Photo: Paul Quitoriano

On the other hand, the term Unicorn Food is also being used to refer to food that is not only aesthetic, but also packed with “magical” nutrients. The End in Williamsburg serves a blue Unicorn Latte, coloured with Blue Majik spirulina extract, also containing a tablespoon of maca root powder and a vanilla bean “insides scraped out”. Amanda Chantal Bacon has received international fame for her Moon Juice powders ($30 for 14 servings) which she describes as “a healing force, an etheric potion, a cosmic beacon for those seeking out beauty, wellness, and longevity”.

While on opposite sides of the health spectrum, both types of Unicorn Food weirdly can function as a reprieve from obsessive food culture. On one side, you’re given the opportunity to completely shirk all responsibility and consume contently in the name of childlike whimsy. On the other side, you’re given a food product that is supposedly so wholesome that it, by definition, defies reality.

In the book A Taste of Generation Yum: How the Millennial Generation’s Love for Organic Fare, Celebrity Chefs, and Microbrews Will Make or Break the Future of Food, author Eve Turow partially attributes our obsession with food to sensory deprivation.
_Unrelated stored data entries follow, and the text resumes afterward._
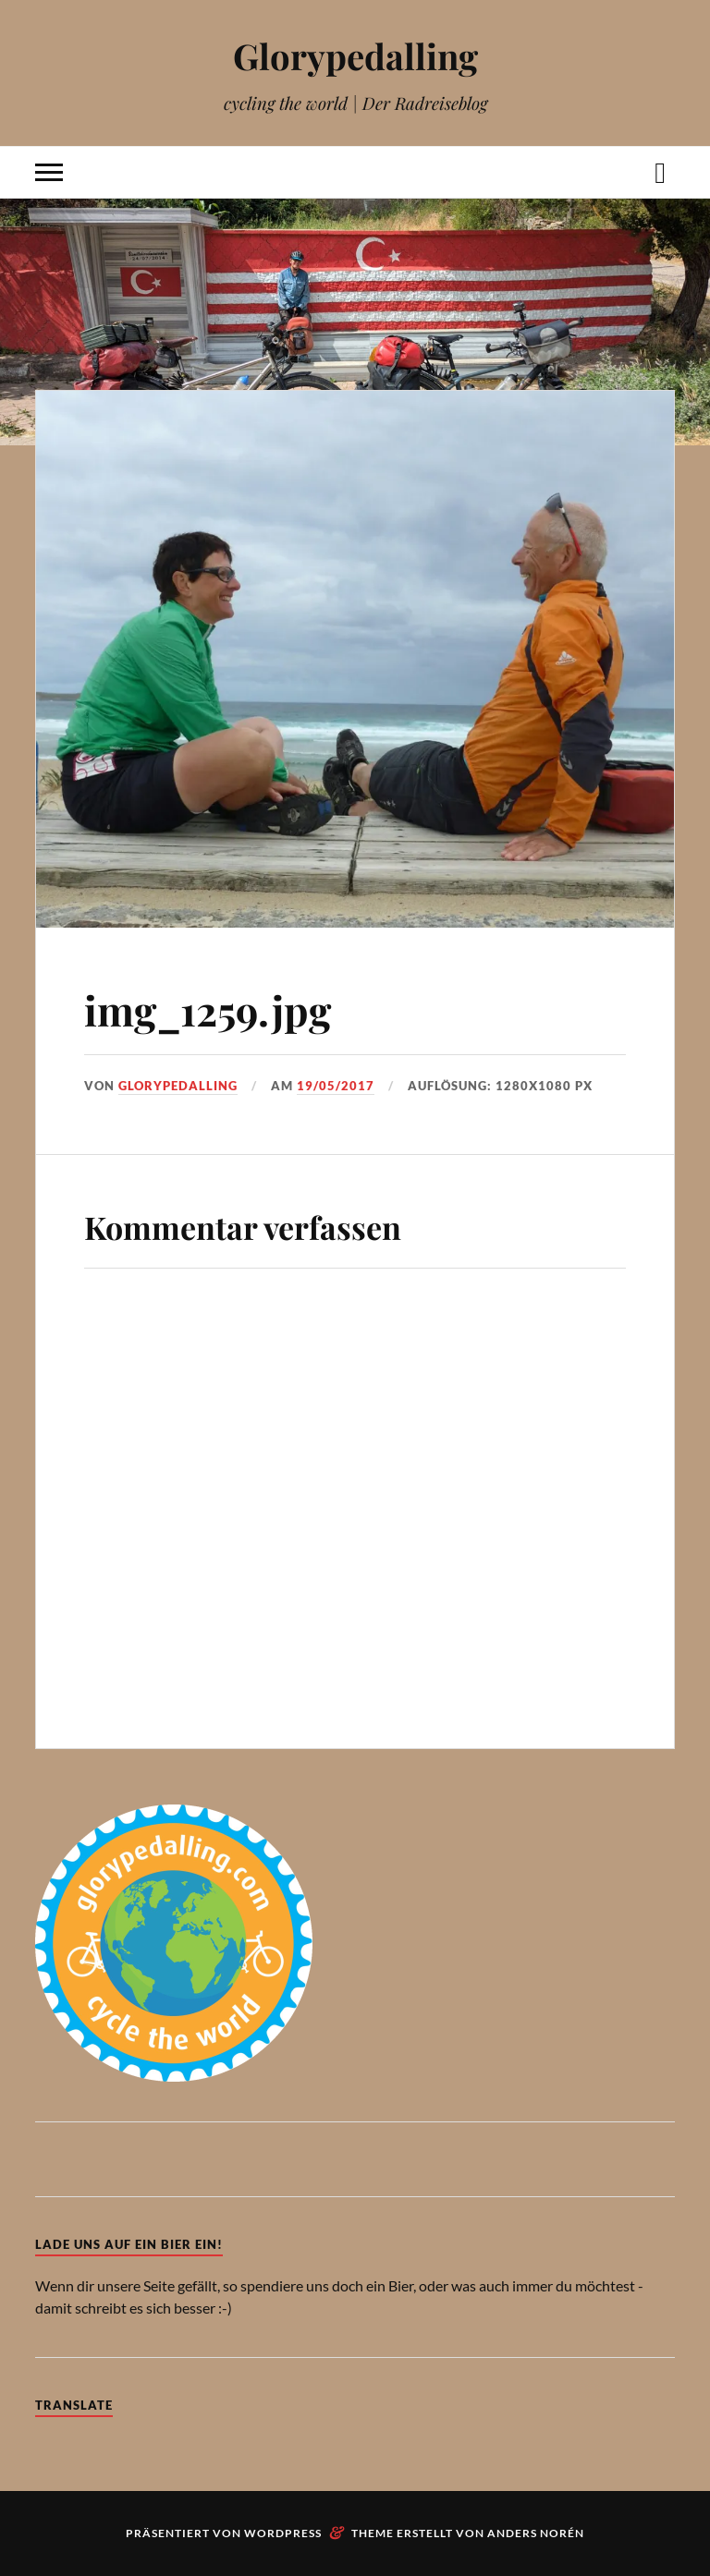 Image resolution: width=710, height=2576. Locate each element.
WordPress (283, 2533)
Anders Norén (535, 2533)
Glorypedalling (355, 55)
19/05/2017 (335, 1085)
Our lives are so consumed by screens that we need something tangible. Food is a key that charms the senses while providing access to socialization and community.

It’s also worth mentioning that, maybe, Unicorn Food, in all shapes and sizes, is an extreme form of self-care. And society’s need to embrace “self-care” is very suspect. Why do we need to justify relaxation by giving it this label? Is it because we have become accustomed to striving so hard every day, feeling lost and impotent in a rapidly changing world, that we just need to “give up” for a few hours sometimes? In the last year or years, we’ve watched (in High Definition) so much— mass shootings, the Trump presidency, police brutality, World War III— spiral out of control.

Our obsession with highly personalized and “special” food ingredients is nothing if not a band-aid for the type of real, sustainable wellness that you can feel— not just taste and photograph. Face it, we need a little bit of “fun” and a frosty beige-coloured beverage + three inches of whipped cream just isn’t going to cut it anymore. It may soften the edges of reality but it’s certainly not solving anything.